EIN3 Acts as the Immediate Upstream Regulator of NRT1.5.
(A)
ChIP assay using anti-GFP antibody followed by qPCR detection of the enrichment of P1 to P8 regions as indicated in the inset, where a schematic diagram of the 3293-bp promoter fragment upstream of the NRT1.5 start codon is shown and the black arrowheads indicate putative EIN3 binding motifs. Chromatin was isolated from root samples of 4-week-old 35S:EIN3-GFP/ein3 eil1 plants exposed to 20 μM ACC + 50 μM MeJA for 6 h. TUB2 and EBF2 were used as internal and positive controls, respectively. Values are means ± sd; n = 3.

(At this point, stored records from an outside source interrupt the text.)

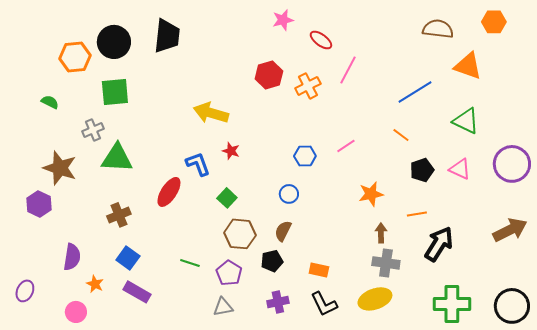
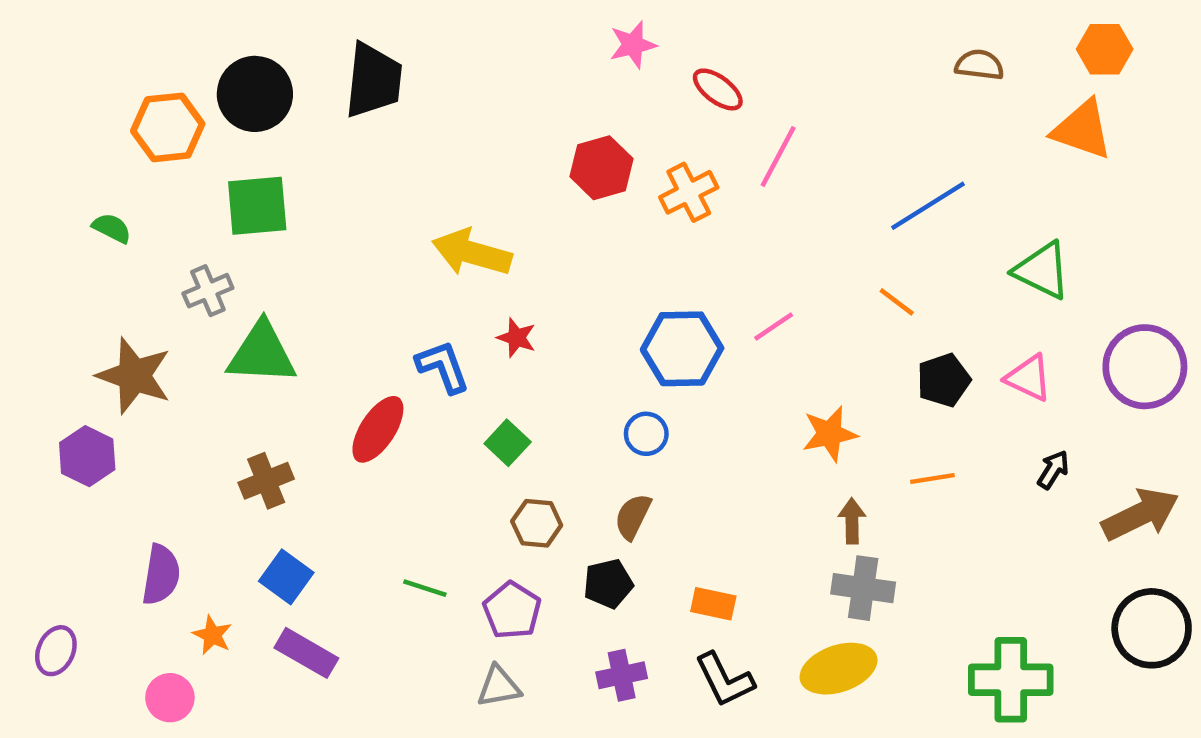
brown semicircle: (438, 29) -> (979, 65), size x0.7
orange triangle: (468, 66) -> (1082, 130), moved
blue hexagon: (305, 156) -> (682, 349), size x1.6
brown hexagon: (240, 234) -> (537, 523), size x0.7
black arrow: (439, 244) -> (1053, 470), moved, size x0.5
black circle: (512, 306) -> (1152, 628), moved

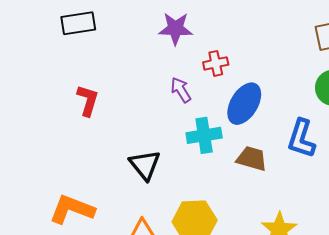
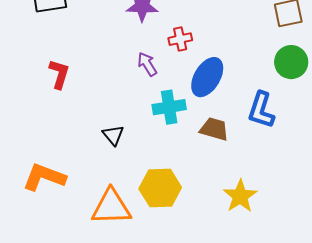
black triangle: (145, 165) -> (113, 135), size x0.7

(B) and (C) Representative EMSA for EIN3 binding to the fragments of P5 (B) and P7 (C) in the NRT1.5 promoter.
(D)
NRT1.5 expression in roots of 4-week-old wild-type and ein3 eil1 plants treated with 20 μM ACC, 50 μM MeJA, 20 μM ACC + 50 μM MeJA (A+J), 200 μM CdCl2, or 150 mM NaCl for 6 h. The inset shows NRT1.5 expression in 6-d-old wild-type Col-0 and EIN3ox seedlings. Data were normalized to those of SAND. Values are means ± sd; n = 3.